According to Dr. Michael Gershon, author of The Second Brain, there are 100 million neurons receiving and processing input as actively in your gut as in your head. Also, every class of neurotransmitter found in your head can also be found in your gut. Those neurotransmitters aren’t just there to digest food. They are there for you to expand your awareness.
Dr. Andrew Armour explored how the neural network in the heart learns, remembers, feels, and senses. Dr. Armour coined the term “heart brain.”
All three of your brains are magnificently complex organisms. Intuition is not from outer space; it’s from inner space. When you learn how to read the signals sent from your head, heart and gut, you access the critical data you need to fully comprehend what is going on in the complex human you are conversing with.
You hear the person’s real blocks to moving forward. You hear what they assume from your head. You hear what they most desire from your heart.

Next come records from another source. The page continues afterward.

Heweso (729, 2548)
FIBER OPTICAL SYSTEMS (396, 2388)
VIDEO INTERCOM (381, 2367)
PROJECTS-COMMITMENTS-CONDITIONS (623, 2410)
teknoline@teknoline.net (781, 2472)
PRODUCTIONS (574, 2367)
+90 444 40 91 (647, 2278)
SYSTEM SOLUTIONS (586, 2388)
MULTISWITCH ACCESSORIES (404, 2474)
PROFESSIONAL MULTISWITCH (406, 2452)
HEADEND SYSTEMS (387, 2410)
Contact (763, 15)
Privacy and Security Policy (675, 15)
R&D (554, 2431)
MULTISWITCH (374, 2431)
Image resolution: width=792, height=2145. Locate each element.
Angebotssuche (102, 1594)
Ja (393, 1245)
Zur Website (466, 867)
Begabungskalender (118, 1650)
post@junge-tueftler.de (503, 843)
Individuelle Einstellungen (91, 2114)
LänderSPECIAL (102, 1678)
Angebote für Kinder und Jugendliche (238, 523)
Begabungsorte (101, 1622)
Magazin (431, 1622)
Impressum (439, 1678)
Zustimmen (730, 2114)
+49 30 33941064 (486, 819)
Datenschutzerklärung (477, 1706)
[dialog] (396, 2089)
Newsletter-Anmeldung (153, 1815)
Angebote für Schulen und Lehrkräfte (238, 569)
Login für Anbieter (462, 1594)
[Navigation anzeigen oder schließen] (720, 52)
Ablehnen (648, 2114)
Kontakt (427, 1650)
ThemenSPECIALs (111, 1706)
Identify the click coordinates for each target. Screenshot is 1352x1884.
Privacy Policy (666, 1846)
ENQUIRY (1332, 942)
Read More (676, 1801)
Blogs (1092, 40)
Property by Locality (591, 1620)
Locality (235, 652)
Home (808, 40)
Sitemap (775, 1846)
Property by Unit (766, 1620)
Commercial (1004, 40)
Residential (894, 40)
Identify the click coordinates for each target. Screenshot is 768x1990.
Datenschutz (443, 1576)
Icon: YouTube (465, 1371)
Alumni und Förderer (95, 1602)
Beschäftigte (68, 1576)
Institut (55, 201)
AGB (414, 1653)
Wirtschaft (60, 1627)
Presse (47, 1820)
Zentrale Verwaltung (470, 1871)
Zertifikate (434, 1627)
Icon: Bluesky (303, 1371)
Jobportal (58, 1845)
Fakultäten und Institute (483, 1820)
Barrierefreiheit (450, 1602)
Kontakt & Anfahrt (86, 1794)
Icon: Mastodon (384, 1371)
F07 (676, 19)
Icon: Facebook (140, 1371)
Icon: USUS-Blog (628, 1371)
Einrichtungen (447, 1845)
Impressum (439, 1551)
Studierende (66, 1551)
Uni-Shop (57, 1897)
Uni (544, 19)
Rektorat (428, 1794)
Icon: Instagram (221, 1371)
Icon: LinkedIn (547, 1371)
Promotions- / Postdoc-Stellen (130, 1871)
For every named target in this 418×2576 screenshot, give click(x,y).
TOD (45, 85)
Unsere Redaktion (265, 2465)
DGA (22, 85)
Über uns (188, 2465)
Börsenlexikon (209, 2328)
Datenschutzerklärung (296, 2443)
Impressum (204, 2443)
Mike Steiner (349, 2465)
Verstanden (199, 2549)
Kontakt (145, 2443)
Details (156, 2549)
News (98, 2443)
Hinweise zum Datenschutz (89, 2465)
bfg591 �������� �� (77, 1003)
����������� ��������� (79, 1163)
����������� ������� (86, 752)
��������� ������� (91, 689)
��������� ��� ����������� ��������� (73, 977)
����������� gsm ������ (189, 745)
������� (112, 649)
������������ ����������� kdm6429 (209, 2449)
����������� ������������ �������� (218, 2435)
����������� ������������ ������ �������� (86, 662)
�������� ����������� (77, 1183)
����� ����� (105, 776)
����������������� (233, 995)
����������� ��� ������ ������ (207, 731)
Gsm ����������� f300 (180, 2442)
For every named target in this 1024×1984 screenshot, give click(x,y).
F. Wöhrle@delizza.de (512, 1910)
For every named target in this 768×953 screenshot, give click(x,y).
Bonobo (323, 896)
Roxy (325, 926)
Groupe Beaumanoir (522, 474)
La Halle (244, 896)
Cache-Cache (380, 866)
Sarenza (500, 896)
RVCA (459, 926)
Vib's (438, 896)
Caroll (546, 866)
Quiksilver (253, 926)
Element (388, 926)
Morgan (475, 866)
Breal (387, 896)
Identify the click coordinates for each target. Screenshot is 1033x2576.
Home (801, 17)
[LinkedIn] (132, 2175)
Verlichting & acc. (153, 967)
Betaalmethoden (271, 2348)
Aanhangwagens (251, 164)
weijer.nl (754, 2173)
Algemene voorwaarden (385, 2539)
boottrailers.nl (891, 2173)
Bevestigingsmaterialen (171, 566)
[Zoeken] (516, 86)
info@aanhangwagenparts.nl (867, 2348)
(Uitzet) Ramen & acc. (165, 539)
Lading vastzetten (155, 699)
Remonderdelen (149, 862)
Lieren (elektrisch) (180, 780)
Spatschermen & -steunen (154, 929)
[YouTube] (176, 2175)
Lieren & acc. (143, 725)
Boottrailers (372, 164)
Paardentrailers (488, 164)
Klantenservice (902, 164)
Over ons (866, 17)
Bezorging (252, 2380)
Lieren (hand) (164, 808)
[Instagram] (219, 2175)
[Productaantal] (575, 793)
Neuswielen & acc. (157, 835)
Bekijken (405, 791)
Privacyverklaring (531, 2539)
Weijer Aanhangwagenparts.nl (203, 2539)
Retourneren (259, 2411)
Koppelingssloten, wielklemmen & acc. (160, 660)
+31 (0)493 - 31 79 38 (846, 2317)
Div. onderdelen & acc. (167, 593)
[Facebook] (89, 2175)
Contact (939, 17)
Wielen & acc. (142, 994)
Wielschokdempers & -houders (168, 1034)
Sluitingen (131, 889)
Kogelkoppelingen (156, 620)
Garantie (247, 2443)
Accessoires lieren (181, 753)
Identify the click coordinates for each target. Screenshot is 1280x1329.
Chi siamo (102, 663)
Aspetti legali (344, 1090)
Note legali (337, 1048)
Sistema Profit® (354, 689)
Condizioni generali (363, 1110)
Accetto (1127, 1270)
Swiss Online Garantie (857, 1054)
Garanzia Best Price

From your gut, you sense their fear.
To integrate your mind and activate your full sensory capabilities, you need to feel grounded in the present moment and visualize opening all the centers in your neural network where you receive input: the brain, the heart, and the gut. You must quit listening to what you think the person should think or do, where you listen mostly to your own thoughts. Then you must quit listening to their complaints, reasons and rationalizations, where you just react to their words. From here, you can listen more deeply with your head, heart, and gut.
Depending on your personality, you will find it easier to access either your heart or gut over the other. People who tend to be helpers listen more easily from their heart than their gut. On the other hand, risk-takers who move quickly on instinct find it easier to listen from their gut than from their heart. I am a born risk-taker. I must consciously open my heart when I coach, teach, or argue with my partner. This makes me feel a bit vulnerable, but it’s effective.
Of course, some people have a hard time getting out of their heads all together. Listening with an integrated mind takes conscious and consistent practice. If you intentionally practice listening from your various centers every day, you will more naturally access the signals from your heart and gut.
The powerful questions that change people’s mind emerge when you listen to your intuition. You ask about what you sense—what fears, disappointment, needs, or desires are conveyed to you without words.
Managers improve processes. Leaders transform people. Listening with your integrated mind is the most powerful leadership tool you can access to help people realize their potential. The courageous words you speak from your head, heart, and gut will confuse, embarrass, or make people angry. And then they grow.
In the book, Synchronicity, Joseph Jaworski said the most successful leaders are those who participate in helping others create new realities. A change in the view of what is true is needed for long-lasting and positive change. To do this, you must be comfortable with disruption and tension in a conversation, creating a Discomfort Zone in which new ideas are birthed.
The more you can get the neurons sparking in the brains of the people that work for you, the greater the chance for innovation, unexpected achievement, and the insatiable desire to grow. You will meet and likely exceed the organizational goals set to measure your success. More importantly, you will realize how fulfilling it is to watch a person’s brain change before your eyes. If all leaders aspire to have this experience, our workplaces will come alive with unbridled curiosity. I long to see this happen. Let’s plant the seeds together.